- [WHAT IS NEEDED] How do the lines below between the ones holding "You are a GUI" and "This screenshot has", inclusive, read? Give them again exactly, with no other lines.

^^^^

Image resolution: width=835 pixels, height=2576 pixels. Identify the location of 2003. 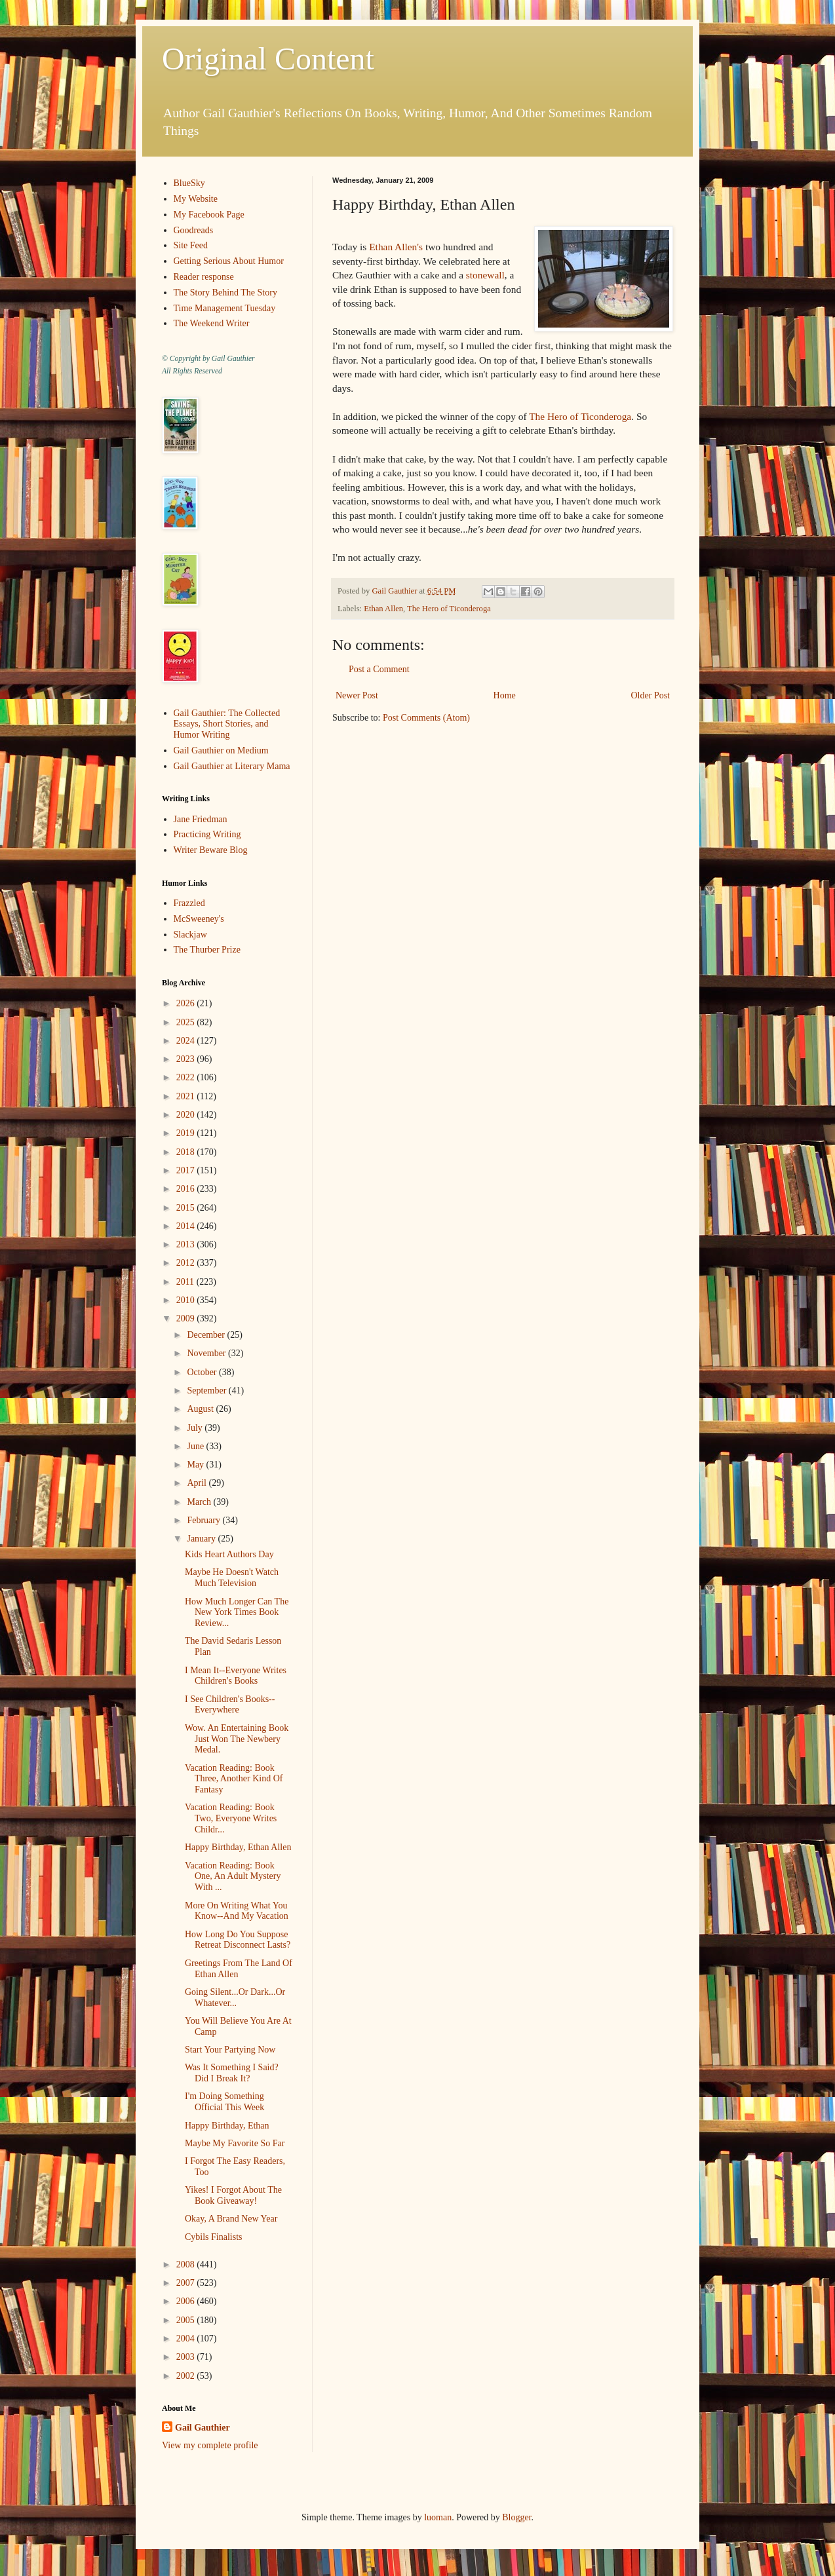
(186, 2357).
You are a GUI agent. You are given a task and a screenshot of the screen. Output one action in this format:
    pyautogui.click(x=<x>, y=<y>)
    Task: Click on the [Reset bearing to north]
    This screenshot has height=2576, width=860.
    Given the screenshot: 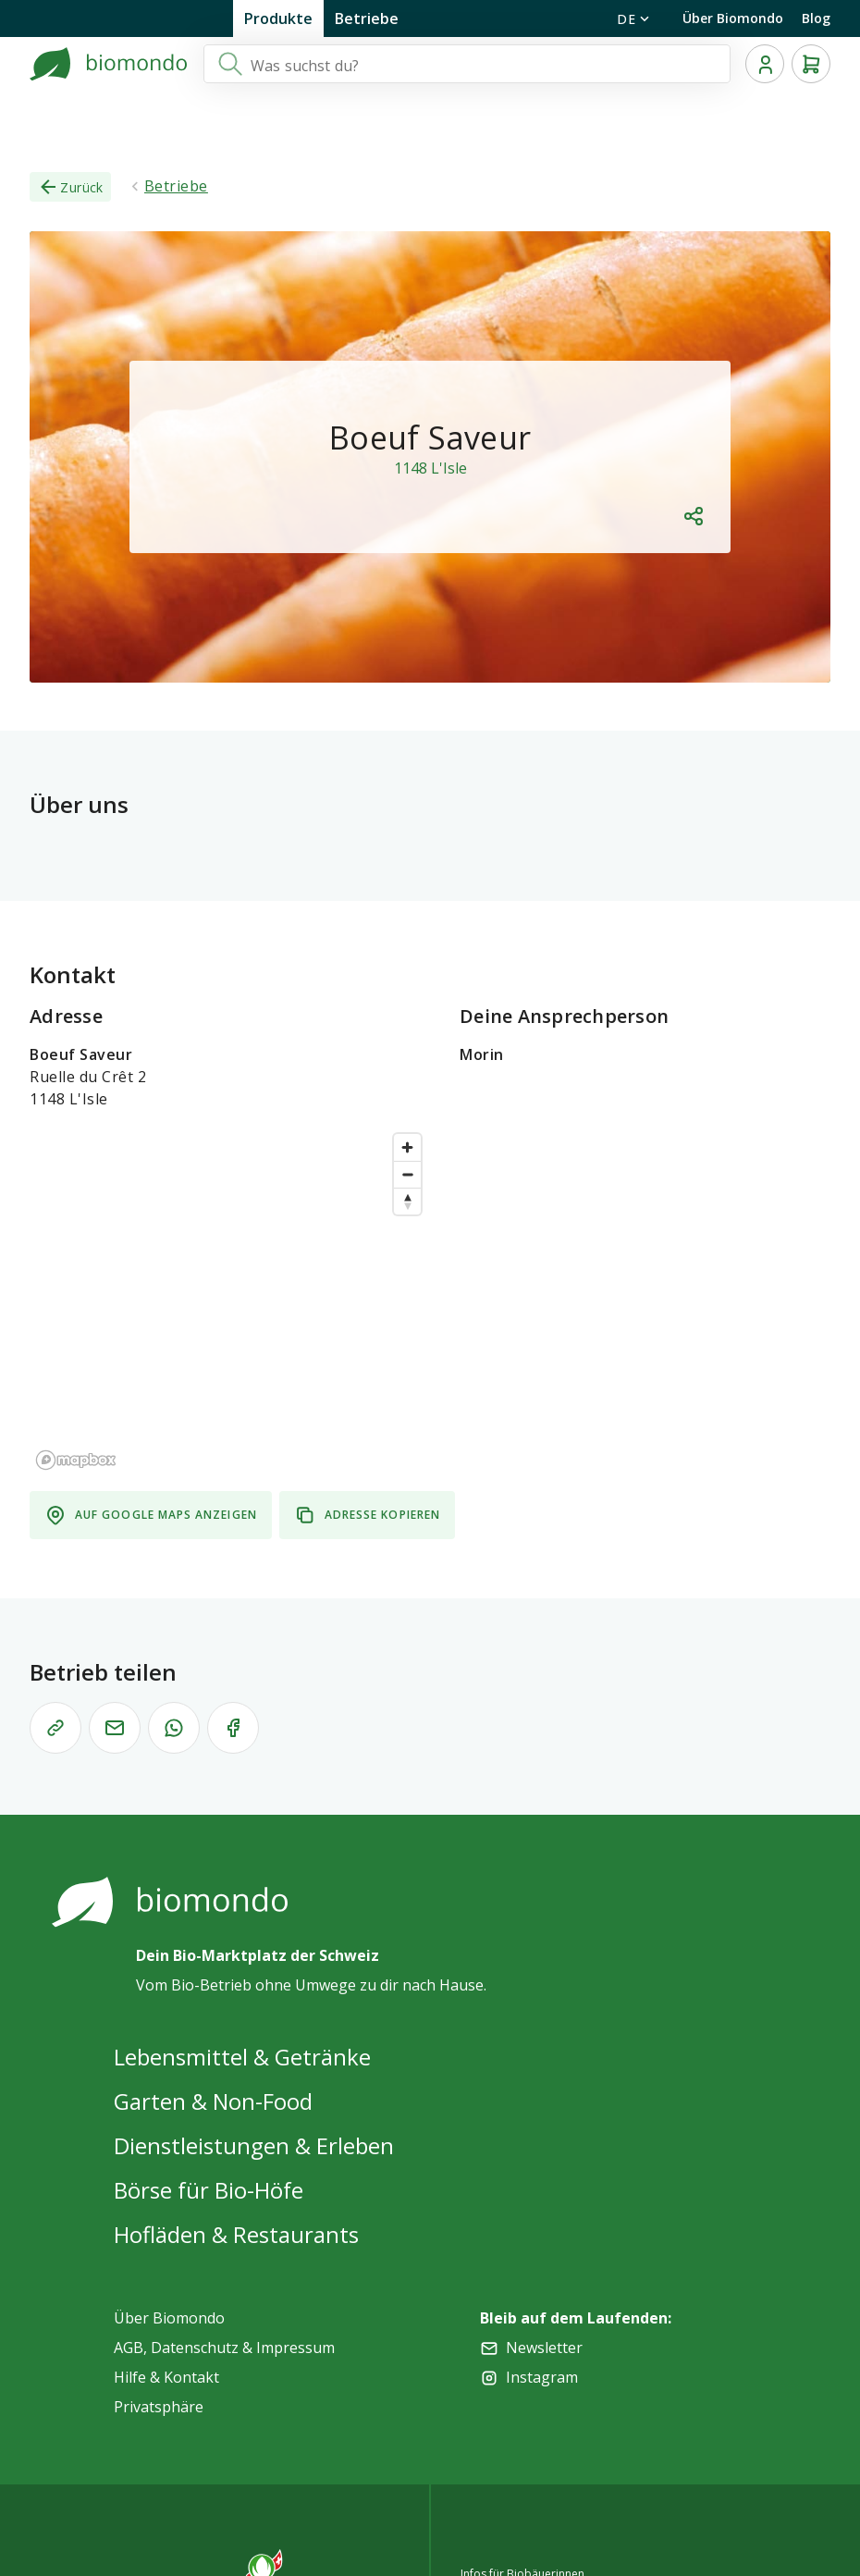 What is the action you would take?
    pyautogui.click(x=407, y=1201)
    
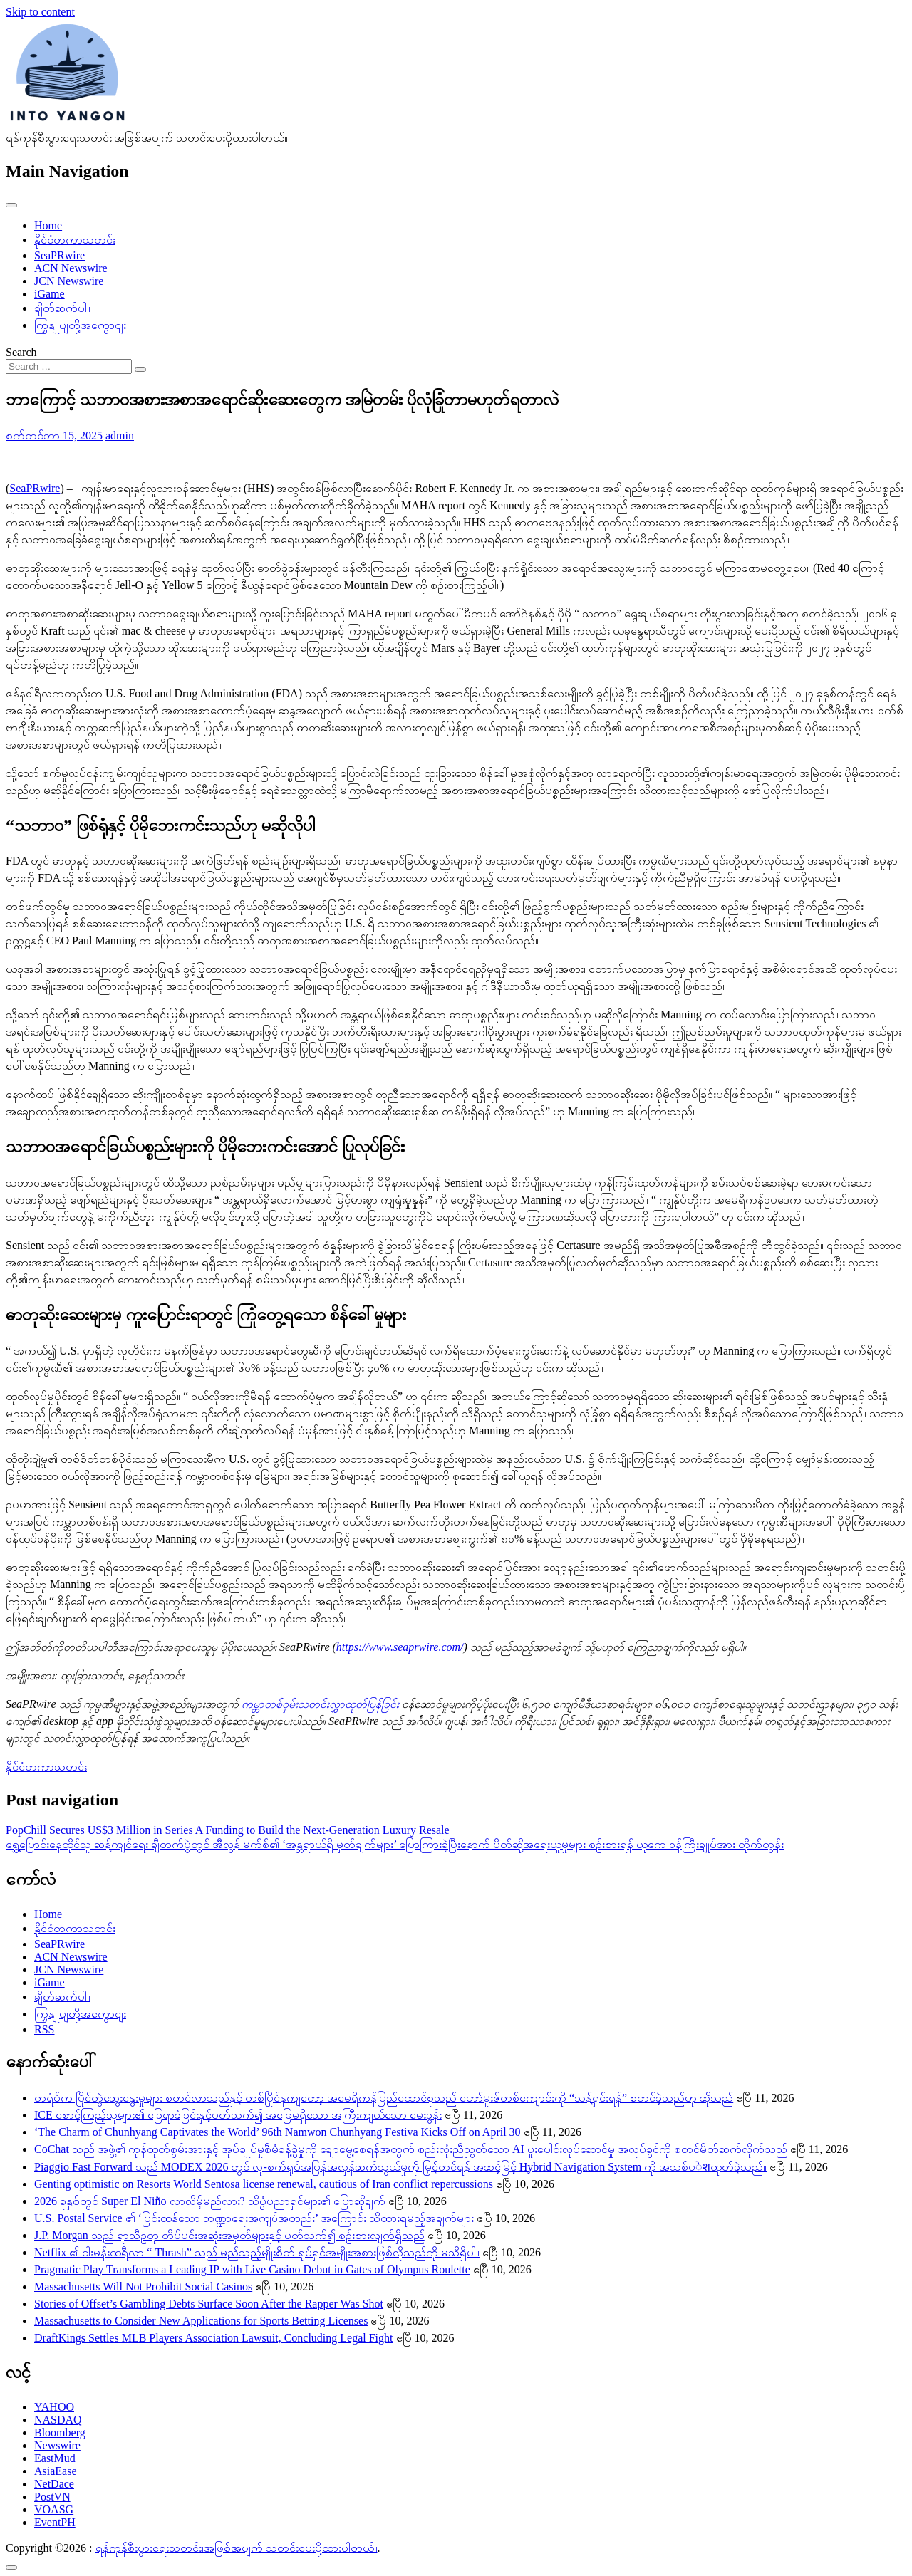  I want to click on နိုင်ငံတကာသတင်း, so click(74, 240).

^^^^

- [ANSWER BOX]
You are a GUI agent. You are given a task and a screenshot of the screen. Output one action in this format:
    pyautogui.click(x=<x>, y=<y>)
    Task: Click on the [Reset bearing to north]
    This screenshot has height=2576, width=860.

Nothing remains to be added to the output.